Sebastien Deleersnyder (14:26):

It, it, it really depends on the kind of organization. Um, it, it’s based on the on, on the size and the scope of some implementation. Uh, you, you come across different kinds of numbers. Um, also out, out of the survey, we’ve learned that it’s being used a lot in smaller organizations, but also like there were bigger organizations like 100,000 plus, uh, employees, um, that, that actually use some. Now what we see, especially with, I would say the somewhat smaller scale up, like organizations where it’s more like a between brackets, bottom up approach from like doing testing, uh, having secure build security implementation, um, or really the build deploy parts, really, they have that under control. They know how to do that. They have quite high scores there, but they’re lacking behind on the governance part, uh, just simply because the governance part of some is much more focused on little bit of formalization, like aligning, uh, your activities with, with stakeholder risk, appetite and so on.

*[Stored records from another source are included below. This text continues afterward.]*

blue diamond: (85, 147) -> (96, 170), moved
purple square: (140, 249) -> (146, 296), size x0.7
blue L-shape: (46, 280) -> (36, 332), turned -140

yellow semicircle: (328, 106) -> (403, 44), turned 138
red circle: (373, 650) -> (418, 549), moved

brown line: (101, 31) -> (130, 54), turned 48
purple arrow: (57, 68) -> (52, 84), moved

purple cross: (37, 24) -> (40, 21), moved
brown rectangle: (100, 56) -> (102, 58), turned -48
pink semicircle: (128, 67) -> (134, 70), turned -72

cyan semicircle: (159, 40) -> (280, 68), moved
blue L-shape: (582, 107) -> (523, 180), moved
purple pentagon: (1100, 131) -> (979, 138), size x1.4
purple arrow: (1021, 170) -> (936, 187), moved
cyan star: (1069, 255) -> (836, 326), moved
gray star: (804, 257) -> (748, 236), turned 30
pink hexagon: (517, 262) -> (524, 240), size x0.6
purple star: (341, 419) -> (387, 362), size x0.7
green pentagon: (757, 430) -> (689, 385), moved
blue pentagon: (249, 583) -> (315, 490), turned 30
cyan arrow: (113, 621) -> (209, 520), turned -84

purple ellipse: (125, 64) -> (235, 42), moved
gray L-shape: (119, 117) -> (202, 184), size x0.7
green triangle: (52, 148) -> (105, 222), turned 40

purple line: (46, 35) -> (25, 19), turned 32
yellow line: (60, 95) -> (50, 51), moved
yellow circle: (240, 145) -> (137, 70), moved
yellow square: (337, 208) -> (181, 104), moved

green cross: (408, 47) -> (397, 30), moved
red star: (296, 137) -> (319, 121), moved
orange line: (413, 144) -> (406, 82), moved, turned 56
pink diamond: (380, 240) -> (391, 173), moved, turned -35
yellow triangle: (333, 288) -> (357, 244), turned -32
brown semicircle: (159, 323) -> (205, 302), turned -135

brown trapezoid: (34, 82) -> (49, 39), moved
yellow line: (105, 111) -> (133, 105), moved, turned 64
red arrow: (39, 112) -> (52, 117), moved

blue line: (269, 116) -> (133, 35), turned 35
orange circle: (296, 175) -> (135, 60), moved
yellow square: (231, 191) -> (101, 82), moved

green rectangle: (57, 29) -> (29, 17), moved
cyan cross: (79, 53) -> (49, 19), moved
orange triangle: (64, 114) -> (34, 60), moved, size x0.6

And having like some kind of KPIs around the, the apsec, uh, uh, activities, which makes sense. Um, but from, uh, if it’s driven by development teams themselves, you see that less, uh, they, they do this out of, I would say, um, with the technical approach, but less with the governance approach. Whereas if you flip it around and see it for, uh, bigger organizations that, uh, are really pu pushing this true more like from a top down approach where governance is leading, uh, you see higher scores in the governance part is also in the operations part where incident response is really under control, uh, and lower scores on the, on the architecture, um, implementation and verification.

John Verry (16:17):

Gotcha. So we go through the assessment process, right? And we get a score for each of the 15, uh, areas. Mm-hmm. <affirmative>, you know, the three areas under each of the domains that we discussed. Um, how do you recommend to somebody that they set their targets after they look at those scores? Is that, is that risk-based? Um, do you believe that there’s a order of precedence that makes more sense, you know, in terms of the, which domains should, should proceed, other domains? What, what are your thoughts there?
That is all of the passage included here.